Last, have you ever considered a BH design for narrow carbon shafts that would have a narrower ferrule dia. and an aligned/installed insert, that a small diameter arrow such as a FMJ from Easton would still easily clear.  3/8 is quite a bit(IT IS ALL RELATIVE  ), of  unnecessary extra bone to push a wider ferrule through, assuming a narrow dia. shaft is chosen.  I understand Ashby's study suggests bigger BH than shaft is much better than the arrow than equal in size.   Plus a narrower ferrule would allow more clearance for a jig like the KME.   Just a thought.


Thank you for your reply in advance.  No rush on the reply should you be hunting.  Also, thank you for making available the well designed BH you have.  

Richard L.

And Joe's Reply...

Richard,thanks for your interest in the TuffHead, I will try and answer your questions and hope I do not miss something.

If you take a straight edge and hold it flat on the 25 degree bevel and hold it to a light you will one be able to tell if the edge is flat on the bevel and you will also see the light between the straight edge and the ferrule. I don't know why anyone would be into the ferrule unless they are at the wrong angle or have to take enormus amounts of metal off. There is at least a 32nd clearance. Under normal conditions this would be years of sharpining.  If there was not clearance the blade could not be sharpened with a round stone, which it is, as the stone fronts edge sticks out further than the grinding surface and would grind the ferrule.

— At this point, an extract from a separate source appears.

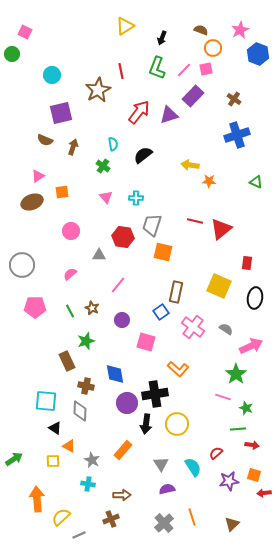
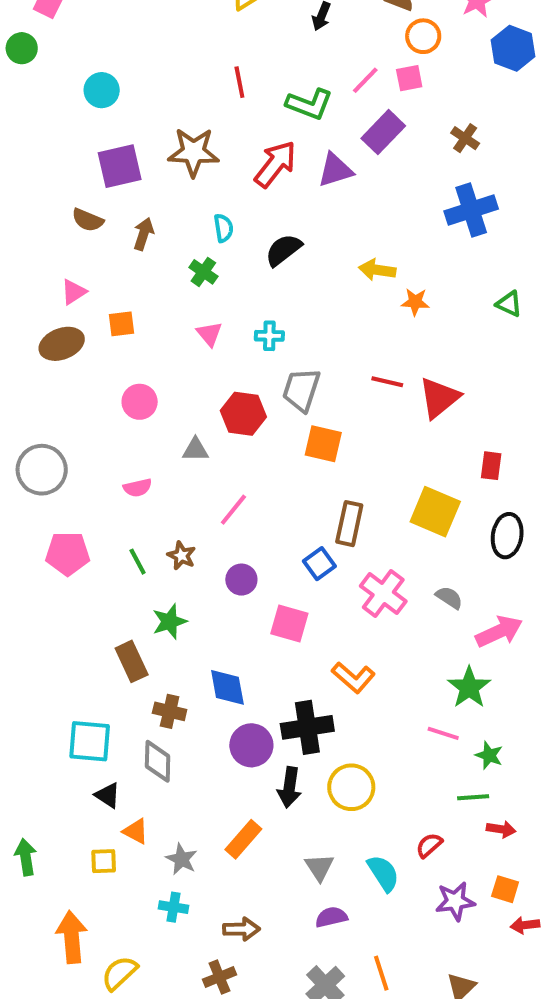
green L-shape: (157, 68) -> (309, 104), moved, turned -90
brown star: (98, 90) -> (193, 152), moved, turned 30
pink semicircle: (70, 274) -> (138, 488), turned -152
green arrow: (14, 459) -> (26, 857), turned -66

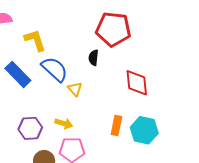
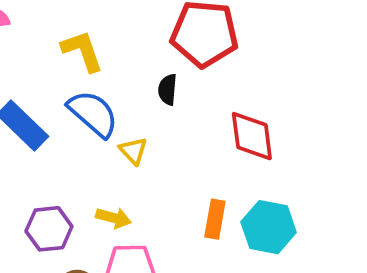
yellow L-shape: (35, 40) -> (82, 51), moved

The steel on both the 225 and 300 are both quite thick and grinding slightly will have no effect. In my previous life :) happy I used zewickys and sharpened with a file. The method that was common was to lay the file on the ferrule as a guide for sharpening.  Hitting the ferrule of the TH is not recommended nor is it necessary but will not really hurt any thing except appearance. 


My recommendation is the KME when the edge is damaged. Most of the time the edge can be brought back just by stropping. Stropping will handle most situations.


It is not easy to change the ferrule design with out changing the die. I have $30,000 in my die and no desire to make a new one. I  believe the ferrule design that is in the TuffHead is the best for all arrow diameters , although you are not he first to question it. When using skinny arrows people think they need a skinny ferrule. That is not the case.

I will admit it does look different only because we are programed to see no space between the arrow and the wall of the ferrule. Just as some think it a sin to have the arrow extended more than a inch beyond the shelf of the bow. Another fallacy if you want to  tune arrows


The ferrule extended to the tip was designed mainly to strengthen the broad head .Our testing showed that a high MA head (long) is prone to bending in the area between the ferrule and the tip when there is a flat area or void between the ferrule and the tip thus the extended ferrule. We eliminated that problem. In theory we also thought it would help penetration. Testing now shows it is  better in bone penetration then those broad heads that do not have ferrule extended to the tip. The ferrule design is defiantly a plus .


Up to this point we have purchased our adapters from Three Rivers or Kustom King. However we have had a problem with the ferrules bending on heavy boned animals especially using heavy arrows of 800 grain plus. We are in the process of building a titanium ferrule. As far as fit, any ferrule with a 5 degree taper which is all of the commercial adapters will fit the TuffHead nicely. I will refer you to a recent post in on adapters for more information. For alignment it is best to use a commercial aligner system Do not try to spin the Tuffhead by  the tip on a table or flat surface  as the way the tanto tip is ground it could give a false reading


The type arrow you use aluminum,carbon or wood the TuffHead will out preform most others. But a course I would say that.;) winking


Richard again thanks for your interest and your nice letter.